The key is to find those types of physical activity that are comfortable, fun and, this is important: sustainable. No one feels good when they see grandpa's jump rope, the treadmill-future coat stand or the 300 pounds of free weights that, on their best — inevitably first — day were described as "aspirational."

Nothing Says Holidays Like Keeping a Good Six feet From the Relatives

Many a Hallmark movie has revolved around the need to avoid relatives/former significant others/credit card statements at the holidays. But most of our personal highlights historically revolve around the physical proximity to large groups of favorite people.

Not this year.

We aren't going to harp on it. You know the drill. You have made the sacrifices for months. Keep up the good work. Protect not just yourselves but your loved ones.
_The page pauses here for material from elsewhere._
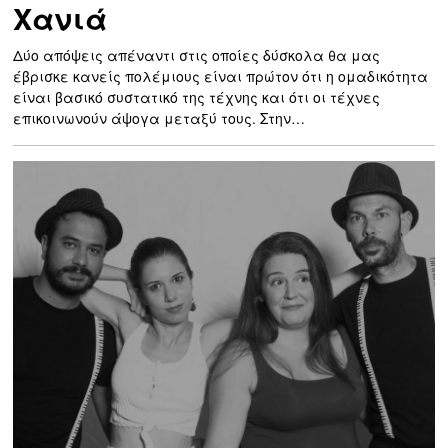
Χανιά
Δύο απόψεις απέναντι στις οποίες δύσκολα θα μας
έβρισκε κανείς πολέμιους είναι πρώτον ότι η ομαδικότητα
είναι βασικό συστατικό της τέχνης και ότι οι τέχνες
επικοινωνούν άψογα μεταξύ τους. Στην…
Need a reminder from the U.S. Center for Disease Control on how to behave in social gatherings?

No one thinks they do, but to summarize:

  • Host outdoors, when possible or make sure the room or space is well-ventilated.
  • Arrange tables and chairs to allow for social distancing. People from the same household can be in groups together and don't need to be 6 feet apart – just 6 feet away from other families.
  • When guests arrive, minimize gestures that promote close contact. For example, don't shake hands, do elbow bumps, or give hugs. Instead wave and verbally greet them.

It's going to be different this year. However, with an eye toward continued good health during a pandemic and as a forward-thinking way of caring for yourself and others, it can also be a pretty good holiday season.

From ours to yours: have a happy and healthy holiday season.